Fire and Dark

I parked at the wrong entrance to the Enchanted Forest walk in Montpelier’s Hubbard Park, so we walked backwards down the path in the dark for a while before reaching the beginning and backtracking.

Rain has been scarce in Vermont all summer, but the path was lit with hundreds of white paper bag luminaries. Fires crackled in cauldrons. Women danced with fire. Paper lanterns glowed in trees. The effect was not frightening, but magical — my teens murmured that we had stepped into Lord of the Rings. I imagined we had entered Shakespeare’s world.

As we approached the final hill, a torch burned on the stone tower’s top. We spread out on the lawn — socially distanced, all of us bundled in coats and masks — and watched a simple light show with hand-cut slides featuring a snail traveling through the woods and fields and ocean.

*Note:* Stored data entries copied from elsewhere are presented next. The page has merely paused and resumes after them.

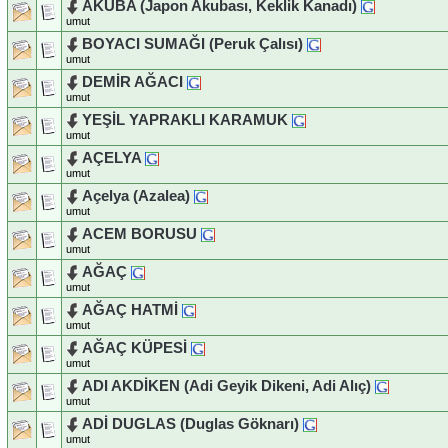
AKUBA (Japon Akubası, Keklik Kanadı)
umut
BOYACI SUMAĞI (Peruk Çalısı)
umut
DEMİR AĞACI
umut
YEŞİL YAPRAKLI KARAMUK
umut
AÇELYA
umut
Açelya (Azalea)
umut
ACEM BORUSU
umut
AĞAÇ
umut
AĞAÇ HATMİ
umut
AĞAÇ KÜPESİ
umut
ADI AKDİKEN (Adi Geyik Dikeni, Adi Alıç)
umut
ADİ DUGLAS (Duglas Göknarı)
umut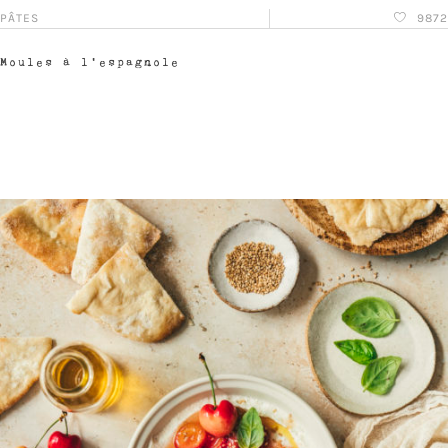
PÂTES
9872
Moules à l’espagnole
LIRE L'ARTICLE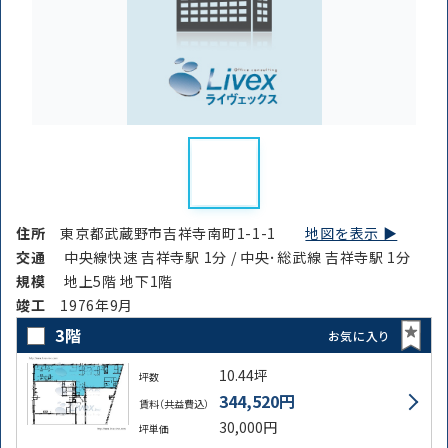
住所
東京都武蔵野市吉祥寺南町1-1-1
地図を表示 ▶︎
交通
中央線快速 吉祥寺駅 1分 / 中央･総武線 吉祥寺駅 1分
規模
地上5階 地下1階
竣⼯
1976年9月
3階
お気に入り
10.44坪
坪数
344,520円
賃料（共益費込）
30,000円
坪単価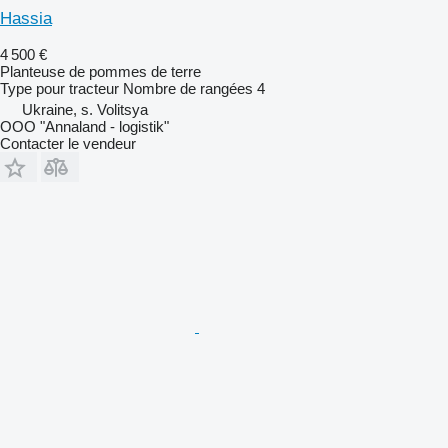
Hassia
4 500 €
Planteuse de pommes de terre
Type
pour tracteur
Nombre de rangées
4
Ukraine, s. Volitsya
OOO "Annaland - logistik"
Contacter le vendeur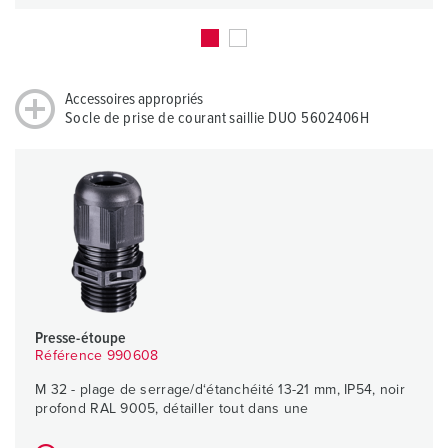
Accessoires appropriés
Socle de prise de courant saillie DUO 5602406H
Presse-étoupe
Référence 990608
M 32 - plage de serrage/d‘étanchéité 13-21 mm, IP54, noir
profond RAL 9005, détailler tout dans une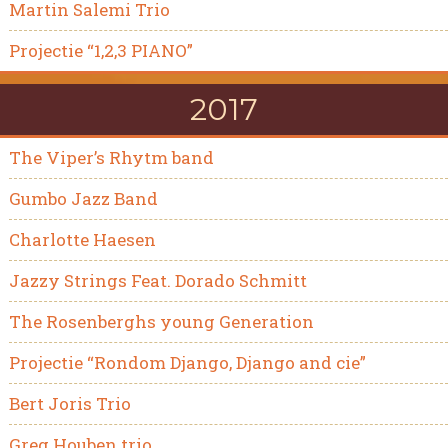
Martin Salemi Trio
Projectie “1,2,3 PIANO”
2017
The Viper’s Rhytm band
Gumbo Jazz Band
Charlotte Haesen
Jazzy Strings Feat. Dorado Schmitt
The Rosenberghs young Generation
Projectie “Rondom Django, Django and cie”
Bert Joris Trio
Greg Houben trio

We were in Montpelier — Vermont’s leftist capital — and I wondered if the climax would bend towards an urge to vote. Instead, the simple and not-so-simple ending was that the slow-moving snail carried a galaxy on its back. Carry hope with you. Don’t lose your path in the great, wide world.

Along that path lit only by fire — in jack-o-lanterns, torches, lanterns — we walked through the dark woods.

All the drive home, the girls laughed and talked. We are snails.

Survival often depends on a specific focus: A relationship, a belief, or a hope balanced on the edge of possibility.